I don’t know how reliable early-copy reviews are nowadays though


Honestly, the best types of reviews come from your average YouTubers which don’t come until after the game is released anyways. At least, I never look at GameSpot or even IGN for accurate reviews as much as I look at them for what they tend to favor. For actual reviews I look into TotalBiscuit or Gameranx.

Just my opinion though as any time I looked at early-copy reviews, I was left disappointed because I actually thought the scores were genuine.
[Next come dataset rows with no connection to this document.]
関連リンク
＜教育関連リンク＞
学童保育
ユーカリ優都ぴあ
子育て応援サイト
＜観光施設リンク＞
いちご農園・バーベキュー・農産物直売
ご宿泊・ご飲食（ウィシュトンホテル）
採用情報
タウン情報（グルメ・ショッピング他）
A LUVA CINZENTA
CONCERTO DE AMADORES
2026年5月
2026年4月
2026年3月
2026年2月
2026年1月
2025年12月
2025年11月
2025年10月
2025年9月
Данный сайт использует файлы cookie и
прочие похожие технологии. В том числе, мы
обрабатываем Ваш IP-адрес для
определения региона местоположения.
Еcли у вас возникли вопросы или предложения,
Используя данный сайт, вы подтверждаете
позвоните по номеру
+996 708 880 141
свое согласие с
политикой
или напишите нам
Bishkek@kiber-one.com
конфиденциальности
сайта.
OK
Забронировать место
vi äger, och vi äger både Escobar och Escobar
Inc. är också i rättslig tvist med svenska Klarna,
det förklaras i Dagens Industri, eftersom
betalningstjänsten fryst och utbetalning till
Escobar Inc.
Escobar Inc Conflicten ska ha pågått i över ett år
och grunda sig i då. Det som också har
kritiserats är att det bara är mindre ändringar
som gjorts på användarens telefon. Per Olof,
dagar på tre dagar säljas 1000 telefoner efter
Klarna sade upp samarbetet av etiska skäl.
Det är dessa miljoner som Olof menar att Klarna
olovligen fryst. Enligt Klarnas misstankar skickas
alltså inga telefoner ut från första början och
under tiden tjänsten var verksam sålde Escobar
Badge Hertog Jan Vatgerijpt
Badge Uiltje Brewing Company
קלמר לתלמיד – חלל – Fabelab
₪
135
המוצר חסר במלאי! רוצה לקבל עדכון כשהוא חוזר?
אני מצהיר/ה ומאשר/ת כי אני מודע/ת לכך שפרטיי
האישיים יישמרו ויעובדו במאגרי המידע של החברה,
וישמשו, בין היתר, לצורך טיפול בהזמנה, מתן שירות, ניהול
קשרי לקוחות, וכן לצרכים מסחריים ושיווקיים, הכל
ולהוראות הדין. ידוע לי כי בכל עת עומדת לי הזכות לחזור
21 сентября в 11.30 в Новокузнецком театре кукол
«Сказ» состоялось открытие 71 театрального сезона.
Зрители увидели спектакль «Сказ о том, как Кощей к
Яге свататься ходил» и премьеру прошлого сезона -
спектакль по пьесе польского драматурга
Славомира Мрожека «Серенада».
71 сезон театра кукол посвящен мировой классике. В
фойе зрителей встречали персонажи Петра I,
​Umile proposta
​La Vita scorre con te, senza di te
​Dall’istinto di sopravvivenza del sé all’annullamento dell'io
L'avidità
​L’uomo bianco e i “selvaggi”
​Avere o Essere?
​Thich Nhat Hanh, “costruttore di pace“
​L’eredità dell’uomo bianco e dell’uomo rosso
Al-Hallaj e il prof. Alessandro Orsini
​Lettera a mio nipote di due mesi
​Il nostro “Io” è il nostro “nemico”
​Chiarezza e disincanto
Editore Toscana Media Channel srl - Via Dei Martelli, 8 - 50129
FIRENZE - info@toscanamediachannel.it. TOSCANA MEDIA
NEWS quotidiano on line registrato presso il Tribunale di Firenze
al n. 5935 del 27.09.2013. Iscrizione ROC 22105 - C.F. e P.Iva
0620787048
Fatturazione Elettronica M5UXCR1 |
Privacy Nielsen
Skyrim was an amazing addition to The Elder Scrolls, though, it had an extensive amount of advertising and newcomers praising the game. So I can see why it was overrated.

Ah
 yeah, they dropped the ball pretty hard on this game. It is an amazing open-world action shooter, but it lost the main elements that made it an RPG. New Vegas is still the best RPG-like Fallout since id software. Hopefully we can see Oblivion take on another Fallout project with modern technology.

Why? Was there a new update in the Division?

Don’t tell me


Added a Survival mode right? Lol

Survival both PvE and PvP. It is actually pretty cool, it’s basically Battle Royal with PvP and PvE makes teamwork and betrayal abundant. You have to survive from the infection, cold and enemies. You start off with limited supplies, you must scavenge for warmer clothes, supplies and medicine so that you can craft better equipment and a flare gun for extraction.

I’m going to try and convince Dragon to get it, maybe it will be what makes this game fun again.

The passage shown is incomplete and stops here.